BEGIN Source material

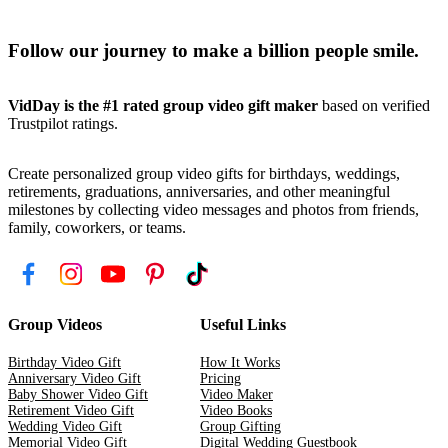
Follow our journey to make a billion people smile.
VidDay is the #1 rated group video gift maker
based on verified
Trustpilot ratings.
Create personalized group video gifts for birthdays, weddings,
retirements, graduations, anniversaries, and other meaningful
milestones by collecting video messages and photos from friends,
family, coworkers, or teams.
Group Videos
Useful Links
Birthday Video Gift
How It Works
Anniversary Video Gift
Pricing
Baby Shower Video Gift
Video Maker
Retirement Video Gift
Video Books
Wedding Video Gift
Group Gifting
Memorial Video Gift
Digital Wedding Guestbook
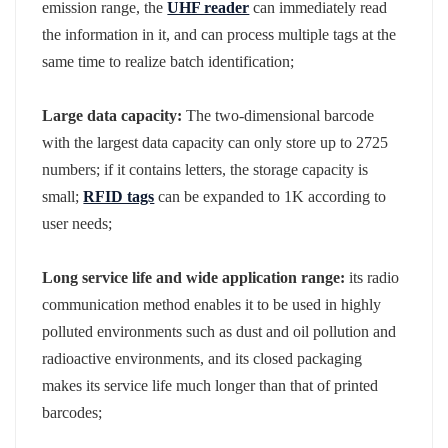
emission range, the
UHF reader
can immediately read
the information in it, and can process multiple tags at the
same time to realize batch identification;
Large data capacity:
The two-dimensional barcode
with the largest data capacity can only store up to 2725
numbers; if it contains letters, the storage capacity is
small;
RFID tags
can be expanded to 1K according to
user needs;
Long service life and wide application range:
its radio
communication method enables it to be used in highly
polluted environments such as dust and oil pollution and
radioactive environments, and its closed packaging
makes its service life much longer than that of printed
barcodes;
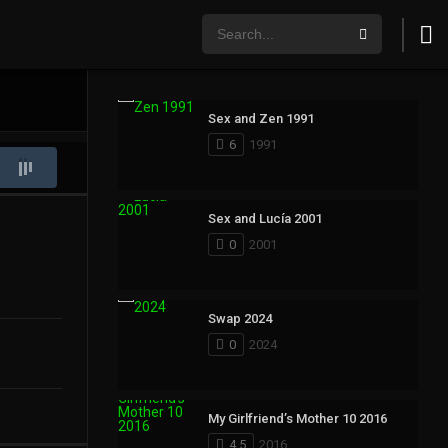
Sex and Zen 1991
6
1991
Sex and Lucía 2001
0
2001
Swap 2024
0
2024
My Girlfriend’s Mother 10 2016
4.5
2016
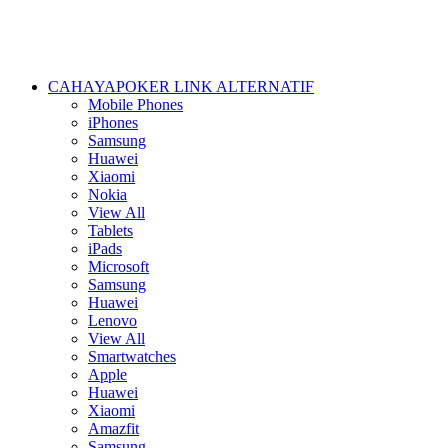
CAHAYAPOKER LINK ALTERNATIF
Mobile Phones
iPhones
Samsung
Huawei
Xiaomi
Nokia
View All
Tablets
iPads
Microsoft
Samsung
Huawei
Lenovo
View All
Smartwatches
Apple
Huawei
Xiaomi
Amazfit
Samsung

END Source material

### Exercise
Make a copy of each line in the records that has the word "service".

### Answer box
Long service life and wide application range:
makes its service life much longer than that of printed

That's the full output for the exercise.